Much like LangChain’s abstraction of prompts, LlamaIndex has similar abstractions for you to create prompts.

from llama_index import Prompt

LLAMA_PROMPT_TEMPLATE = (
 "<s>[INST] <<SYS>>"
 "Use the following context to answer the user's question. If you don't know the answer, just say that you don't know, don't try to make up an answer."
 "<</SYS>>"
 "<s>[INST] Context: {context_str} Question: {query_str} Only return the helpful answer below and nothing else. Helpful answer:[/INST]"
)

qa_template = Prompt(LLAMA_PROMPT_TEMPLATE)

Step 3: Load Documents

LlamaIndex provides data loaders through Llama Hub. These allow for custom data sources to be connected to your LLM using integrations. For example, integrations are available to load documents from Jira, Outlook Calendar, Slack, Trello, and many other applications.

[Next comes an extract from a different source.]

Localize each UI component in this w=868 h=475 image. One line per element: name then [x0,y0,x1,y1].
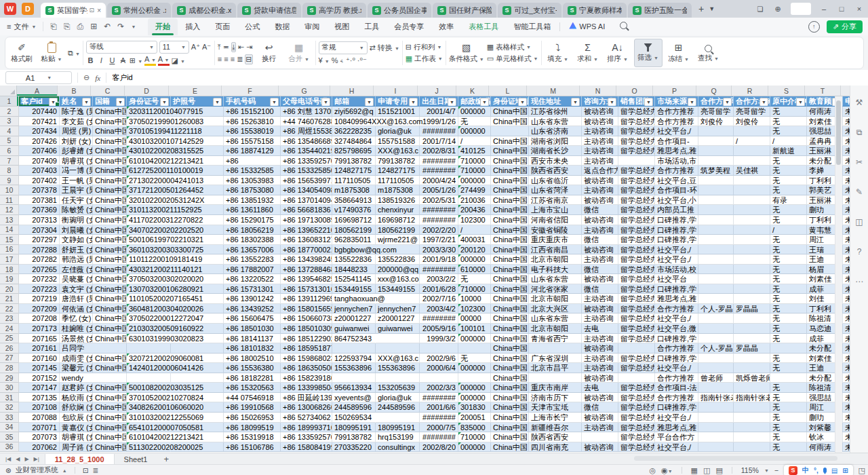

At the core of each data loader is a download_loader function which downloads the loader file into a module that you can use in your application. Once the loader is downloaded, data is ingested through the loader. The output of this ingestion is data formatted as a LlamaIndex Document (text and metadata).

Similar to the previous notebook with LangChain, an UnstructuredReader is used in this example. However, this time it’s from from Llama Hub (LlamaIndex). Again, we load a research paper about Llama2 from Meta.

Here are some of the other document loaders available from LangChain.

! wget -O "llama2_paper.pdf" -nc --user-agent="Mozilla" https://arxiv.org/pdf/2307.09288.pdf

File ‘llama2_paper.pdf’ already there; not retrieving.

from llama_hub.file.unstructured.base import UnstructuredReader
import time

loader = UnstructuredReader()
start_time = time.time()
documents = loader.load_data(file="llama2_paper.pdf")
print(f"--- {time.time() - start_time} seconds ---")

[nltk_data] Downloading package punkt to /root/nltk_data...
[nltk_data]   Package punkt is already up-to-date!
[nltk_data] Downloading package averaged_perceptron_tagger to
[nltk_data]     /root/nltk_data...
[nltk_data]   Package averaged_perceptron_tagger is already up-to-
[nltk_data]       date!

Step 4: Transform Documents with Text Splitting and a Node Parser

a) Generate Embeddings

Once documents have been loaded, they are often transformed. One method of transformation is known as chunking, which breaks down large pieces of text, for example, a long document, into smaller segments. This technique is valuable because it helps optimize the relevance of the content returned from the vector database.

This is the same process as the previous notebook; again, we use a LangChain text splitter. In this example, we use a SentenceTransformersTokenTextSplitter. The SentenceTransformersTokenTextSplitter is a specialized text splitter for use with the sentence-transformer models. The default behavior is to split the text into chunks that fit the token window of the sentence transformer model that you would like to use. This sentence transformer model is used to generate the embeddings from documents.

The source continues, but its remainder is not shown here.